The 30-year-old man, who does not hold a valid licence, was charged at Skaraborg District Court in south-western Sweden for driving while under the influence of alcohol and drugs.
He was first stopped in November last year driving a moped with an alcohol level of 71 milligrams of alcohol per 100 millilitres of blood (a BAC of 0.071 percent, while the legal limit in Sweden is 20mg of alcohol per 100ml of blood or a BAC of 0.02 percent). Traces of cannabis were also found.
In March he was stopped with 119mg of alcohol per 100ml of blood and traces of amfetamin.

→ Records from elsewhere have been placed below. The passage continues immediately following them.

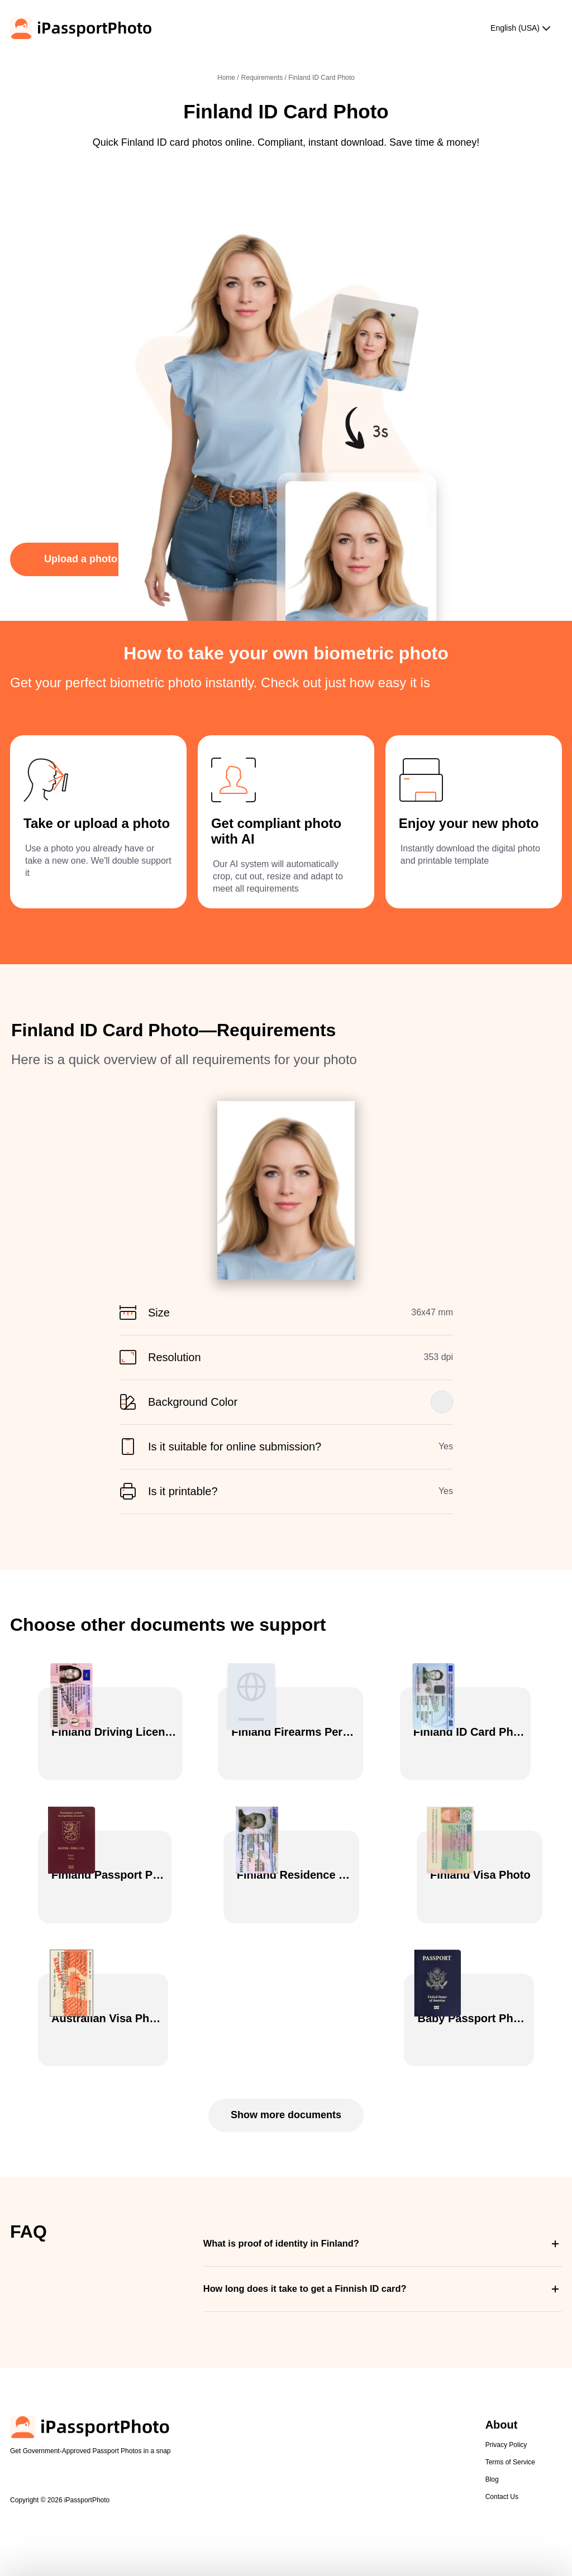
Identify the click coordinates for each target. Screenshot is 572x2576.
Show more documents (286, 2088)
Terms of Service (510, 2436)
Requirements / (265, 78)
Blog (492, 2453)
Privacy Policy (506, 2418)
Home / (228, 78)
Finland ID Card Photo (321, 78)
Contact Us (501, 2470)
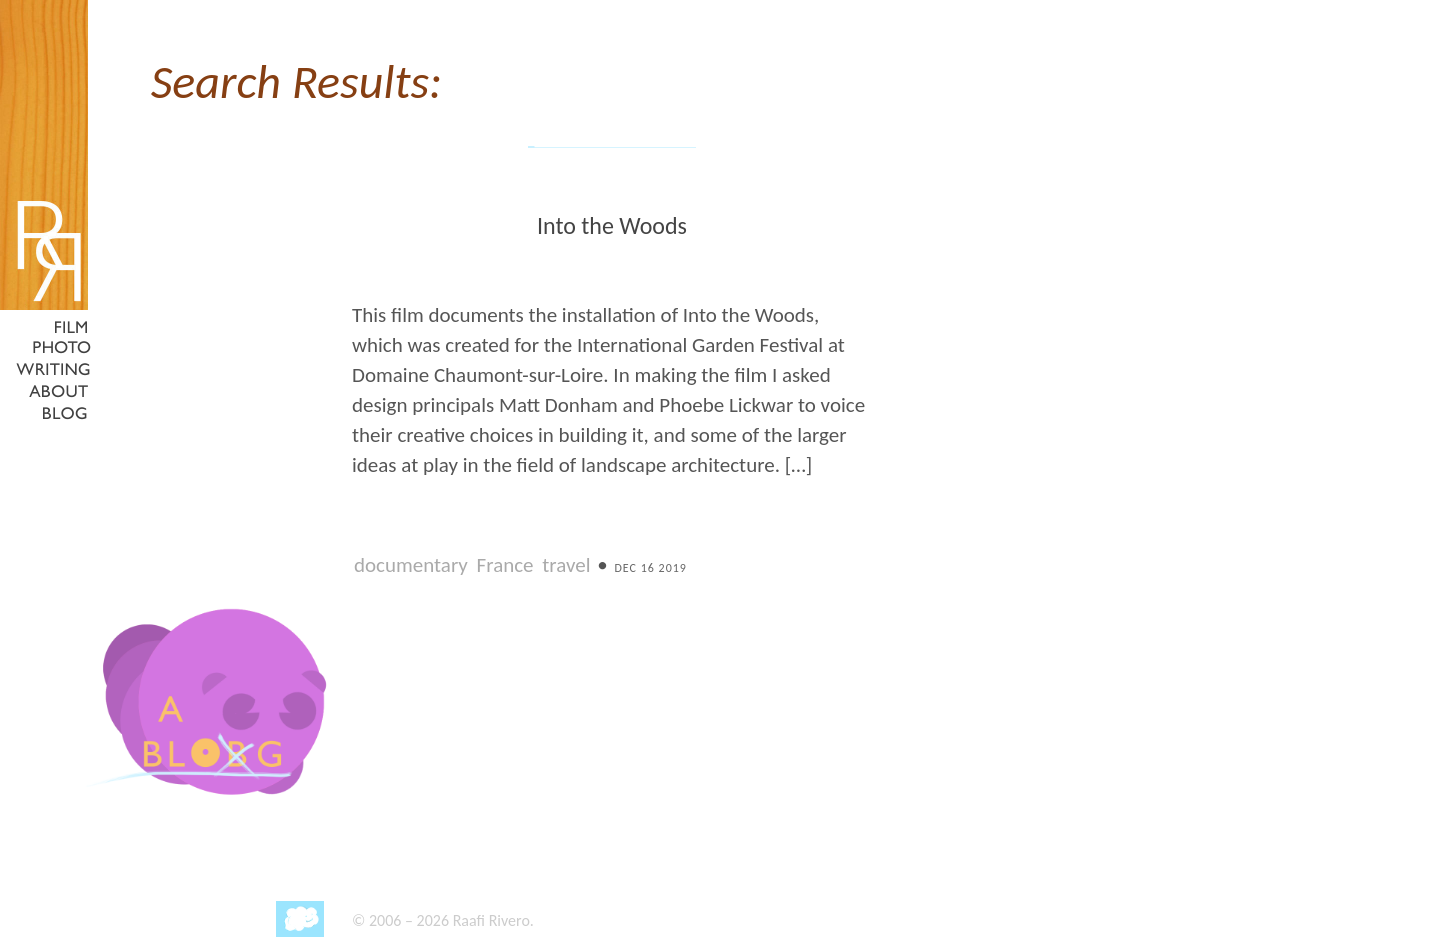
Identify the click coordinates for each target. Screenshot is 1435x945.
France (505, 565)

A month later he was driving a motorcycle, measuring 197mg of alcohol per 100ml of blood.
And at the end of June he was stopped driving another moped in Mariestad after running a red light. According to the charge sheet his driving was so erratic he nearly crashed into other vehicles. His alcohol level was then 76mg per 100ml of blood (a BAC of 0.076 percent).
The man was also charged with narcotics offences, driving without a licence and carelessness in traffic.
Sweden has one of the lowest rates of drink-driving related accidents in the world, but this is not the first case to grab the headlines this year.
Earlier this summer police in western Sweden stopped to help a man whose car had got stuck in the snow, initially believing he was Danish, until it turned out he was slurring his words because he was drunk.
The same day another man, in Eksjö in southern Sweden, hit the news after being stopped on his lawnmower while under the influence.
Around 26,100 drink-driving offences were reported to police in 2015, down by five percent on 2006.